Problem details — Which lines of the data contain the string "الثاني"? Copy every one of them.

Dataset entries
Content starts

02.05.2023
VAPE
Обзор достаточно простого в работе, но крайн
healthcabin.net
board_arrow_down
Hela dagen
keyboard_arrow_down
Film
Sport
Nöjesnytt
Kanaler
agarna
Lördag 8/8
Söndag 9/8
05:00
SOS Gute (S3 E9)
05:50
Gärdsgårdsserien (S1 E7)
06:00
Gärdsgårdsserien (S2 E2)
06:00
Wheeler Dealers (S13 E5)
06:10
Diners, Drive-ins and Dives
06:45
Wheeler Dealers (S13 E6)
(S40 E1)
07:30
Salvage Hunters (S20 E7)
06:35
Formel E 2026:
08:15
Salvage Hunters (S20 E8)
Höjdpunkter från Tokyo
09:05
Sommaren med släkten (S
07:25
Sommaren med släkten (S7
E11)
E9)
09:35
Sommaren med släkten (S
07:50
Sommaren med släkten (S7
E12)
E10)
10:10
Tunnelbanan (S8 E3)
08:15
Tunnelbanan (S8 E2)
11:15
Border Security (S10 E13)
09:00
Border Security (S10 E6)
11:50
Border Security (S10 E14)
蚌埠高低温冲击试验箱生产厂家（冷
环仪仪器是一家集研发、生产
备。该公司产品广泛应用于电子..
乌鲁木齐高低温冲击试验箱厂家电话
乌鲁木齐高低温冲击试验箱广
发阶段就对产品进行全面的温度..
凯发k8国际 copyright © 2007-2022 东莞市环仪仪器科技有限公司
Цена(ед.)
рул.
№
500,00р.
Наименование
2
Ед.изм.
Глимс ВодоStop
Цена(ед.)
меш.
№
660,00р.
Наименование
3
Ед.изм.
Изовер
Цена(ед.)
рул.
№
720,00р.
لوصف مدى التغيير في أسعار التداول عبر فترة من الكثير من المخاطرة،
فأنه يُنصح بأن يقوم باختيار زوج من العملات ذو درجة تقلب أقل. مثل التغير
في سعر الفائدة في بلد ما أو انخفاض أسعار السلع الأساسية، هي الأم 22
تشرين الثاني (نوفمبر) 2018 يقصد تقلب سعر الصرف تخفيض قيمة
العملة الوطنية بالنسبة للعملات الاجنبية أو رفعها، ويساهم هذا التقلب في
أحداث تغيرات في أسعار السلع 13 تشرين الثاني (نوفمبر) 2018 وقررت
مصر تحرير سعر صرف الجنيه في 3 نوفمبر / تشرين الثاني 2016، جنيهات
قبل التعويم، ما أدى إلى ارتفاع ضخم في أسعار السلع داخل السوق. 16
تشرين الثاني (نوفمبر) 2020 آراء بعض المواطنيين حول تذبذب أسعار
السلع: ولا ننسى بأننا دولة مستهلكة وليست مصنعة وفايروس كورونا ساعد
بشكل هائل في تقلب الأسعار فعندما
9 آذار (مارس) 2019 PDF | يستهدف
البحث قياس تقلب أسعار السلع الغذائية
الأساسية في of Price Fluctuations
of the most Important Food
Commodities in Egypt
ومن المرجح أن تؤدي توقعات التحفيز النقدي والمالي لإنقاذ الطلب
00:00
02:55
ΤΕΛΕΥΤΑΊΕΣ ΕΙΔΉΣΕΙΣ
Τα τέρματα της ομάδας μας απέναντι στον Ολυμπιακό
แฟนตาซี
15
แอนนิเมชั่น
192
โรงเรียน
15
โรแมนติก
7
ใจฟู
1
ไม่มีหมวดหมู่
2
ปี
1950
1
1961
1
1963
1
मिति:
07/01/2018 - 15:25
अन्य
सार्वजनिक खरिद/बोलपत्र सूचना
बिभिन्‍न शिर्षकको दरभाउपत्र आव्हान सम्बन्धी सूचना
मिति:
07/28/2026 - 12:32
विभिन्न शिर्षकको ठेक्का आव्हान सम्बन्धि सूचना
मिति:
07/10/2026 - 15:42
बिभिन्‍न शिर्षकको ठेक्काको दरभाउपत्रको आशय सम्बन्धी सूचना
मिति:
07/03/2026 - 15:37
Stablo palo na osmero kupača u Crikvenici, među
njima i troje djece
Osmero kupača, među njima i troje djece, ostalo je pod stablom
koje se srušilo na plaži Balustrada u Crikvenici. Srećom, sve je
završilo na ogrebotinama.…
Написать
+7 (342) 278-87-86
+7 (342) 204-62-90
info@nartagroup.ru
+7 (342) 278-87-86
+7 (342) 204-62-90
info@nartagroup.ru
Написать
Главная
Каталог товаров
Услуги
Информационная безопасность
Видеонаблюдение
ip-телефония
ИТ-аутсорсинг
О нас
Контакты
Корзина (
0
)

Content ends
Content starts

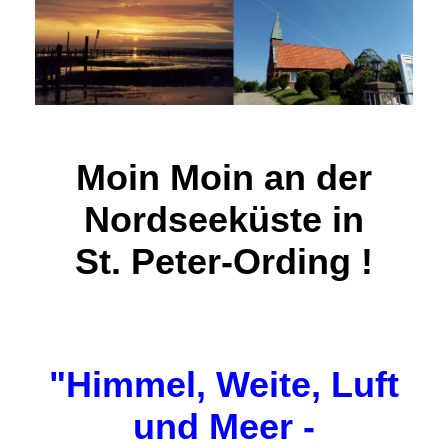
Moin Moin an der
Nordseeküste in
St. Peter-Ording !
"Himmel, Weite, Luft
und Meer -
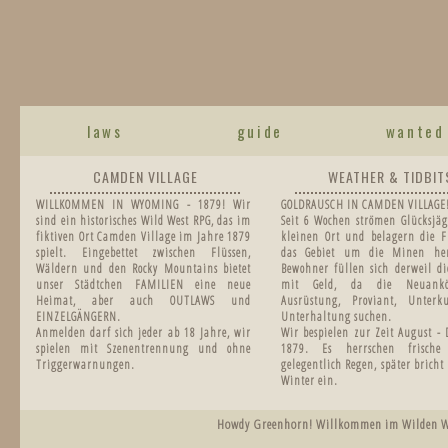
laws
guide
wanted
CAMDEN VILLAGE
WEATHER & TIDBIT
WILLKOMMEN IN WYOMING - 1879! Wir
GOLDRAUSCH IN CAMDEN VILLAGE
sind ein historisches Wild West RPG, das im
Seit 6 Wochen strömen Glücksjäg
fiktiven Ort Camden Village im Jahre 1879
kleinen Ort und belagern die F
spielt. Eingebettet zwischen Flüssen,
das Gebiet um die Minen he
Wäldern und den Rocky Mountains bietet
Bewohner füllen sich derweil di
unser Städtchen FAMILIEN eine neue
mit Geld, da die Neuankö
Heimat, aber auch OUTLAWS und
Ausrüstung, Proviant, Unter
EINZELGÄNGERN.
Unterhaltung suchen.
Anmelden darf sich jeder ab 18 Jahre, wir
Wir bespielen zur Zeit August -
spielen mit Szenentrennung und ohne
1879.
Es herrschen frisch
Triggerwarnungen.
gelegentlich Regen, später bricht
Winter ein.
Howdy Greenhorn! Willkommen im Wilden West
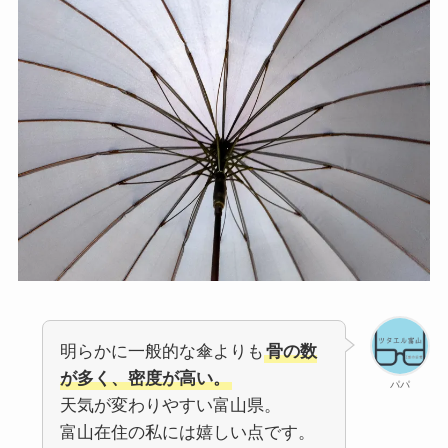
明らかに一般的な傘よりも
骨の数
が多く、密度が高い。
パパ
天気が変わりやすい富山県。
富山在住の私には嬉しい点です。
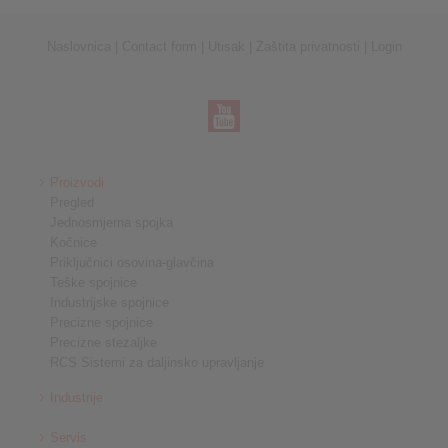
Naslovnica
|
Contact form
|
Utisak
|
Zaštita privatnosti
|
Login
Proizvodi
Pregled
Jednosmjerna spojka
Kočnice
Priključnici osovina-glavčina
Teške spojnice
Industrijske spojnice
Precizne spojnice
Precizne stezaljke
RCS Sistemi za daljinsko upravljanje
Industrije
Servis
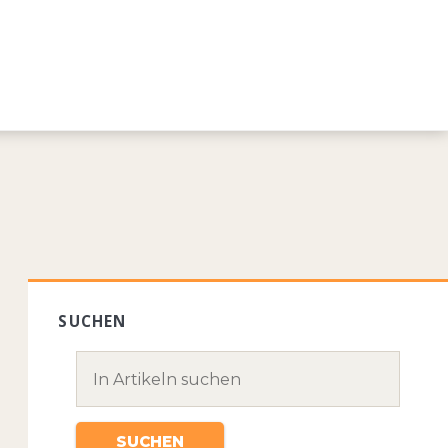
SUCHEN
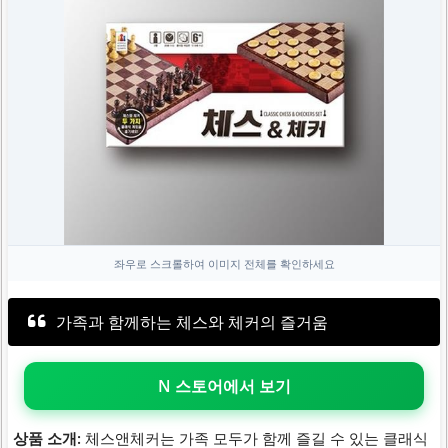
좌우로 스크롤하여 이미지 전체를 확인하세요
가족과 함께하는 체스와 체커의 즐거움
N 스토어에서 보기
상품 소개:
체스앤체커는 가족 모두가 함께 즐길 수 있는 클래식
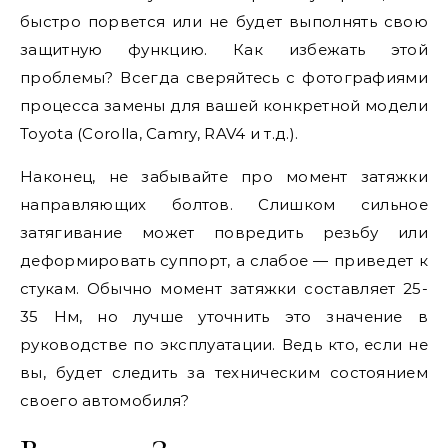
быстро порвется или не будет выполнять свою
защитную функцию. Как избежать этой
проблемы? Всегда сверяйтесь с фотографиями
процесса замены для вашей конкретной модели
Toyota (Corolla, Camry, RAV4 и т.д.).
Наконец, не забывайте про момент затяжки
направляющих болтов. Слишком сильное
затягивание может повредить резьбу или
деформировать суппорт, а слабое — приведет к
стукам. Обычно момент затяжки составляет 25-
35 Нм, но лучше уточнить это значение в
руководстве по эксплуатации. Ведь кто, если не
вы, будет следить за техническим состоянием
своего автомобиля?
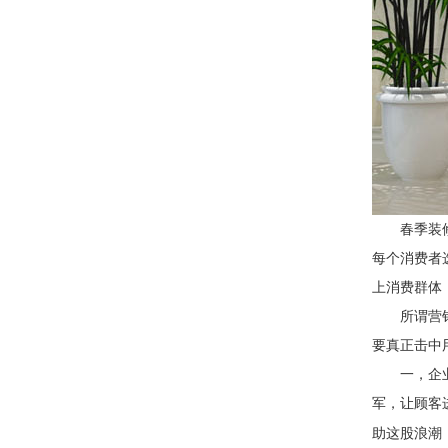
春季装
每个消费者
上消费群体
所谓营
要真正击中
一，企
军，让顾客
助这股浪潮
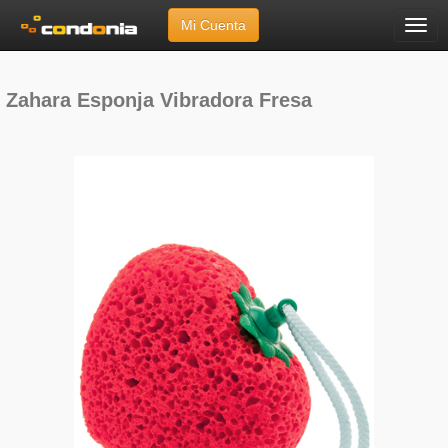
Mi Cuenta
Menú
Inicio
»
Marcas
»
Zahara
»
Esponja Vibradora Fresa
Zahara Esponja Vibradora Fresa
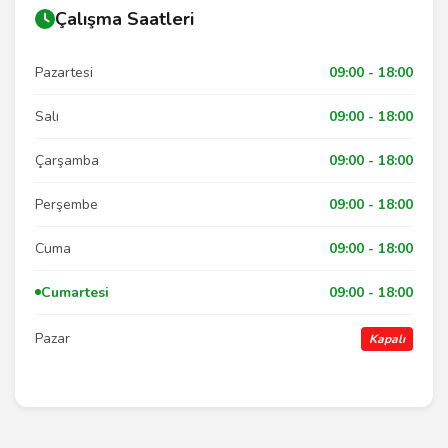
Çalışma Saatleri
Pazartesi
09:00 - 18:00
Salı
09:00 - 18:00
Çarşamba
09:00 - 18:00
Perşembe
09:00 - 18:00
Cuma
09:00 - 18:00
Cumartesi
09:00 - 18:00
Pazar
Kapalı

Content ends
Content starts

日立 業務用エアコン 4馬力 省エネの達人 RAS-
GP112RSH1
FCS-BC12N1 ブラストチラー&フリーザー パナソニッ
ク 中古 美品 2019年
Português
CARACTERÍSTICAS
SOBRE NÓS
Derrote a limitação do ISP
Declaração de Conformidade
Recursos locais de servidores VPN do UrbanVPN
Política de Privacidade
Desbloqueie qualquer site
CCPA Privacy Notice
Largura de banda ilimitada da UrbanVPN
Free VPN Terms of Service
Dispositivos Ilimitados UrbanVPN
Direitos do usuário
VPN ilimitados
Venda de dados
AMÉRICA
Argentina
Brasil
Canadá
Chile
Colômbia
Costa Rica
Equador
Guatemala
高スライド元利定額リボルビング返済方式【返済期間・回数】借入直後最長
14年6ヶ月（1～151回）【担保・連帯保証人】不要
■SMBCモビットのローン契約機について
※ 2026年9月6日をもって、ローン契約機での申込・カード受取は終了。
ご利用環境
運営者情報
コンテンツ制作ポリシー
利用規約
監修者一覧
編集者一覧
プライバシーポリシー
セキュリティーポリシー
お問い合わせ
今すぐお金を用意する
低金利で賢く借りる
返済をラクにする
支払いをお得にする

Content ends

Written response —
تشرين الثاني (نوفمبر) 2018 يقصد تقلب سعر الصرف تخفيض قيمة
أحداث تغيرات في أسعار السلع 13 تشرين الثاني (نوفمبر) 2018 وقررت
مصر تحرير سعر صرف الجنيه في 3 نوفمبر / تشرين الثاني 2016، جنيهات
تشرين الثاني (نوفمبر) 2020 آراء بعض المواطنيين حول تذبذب أسعار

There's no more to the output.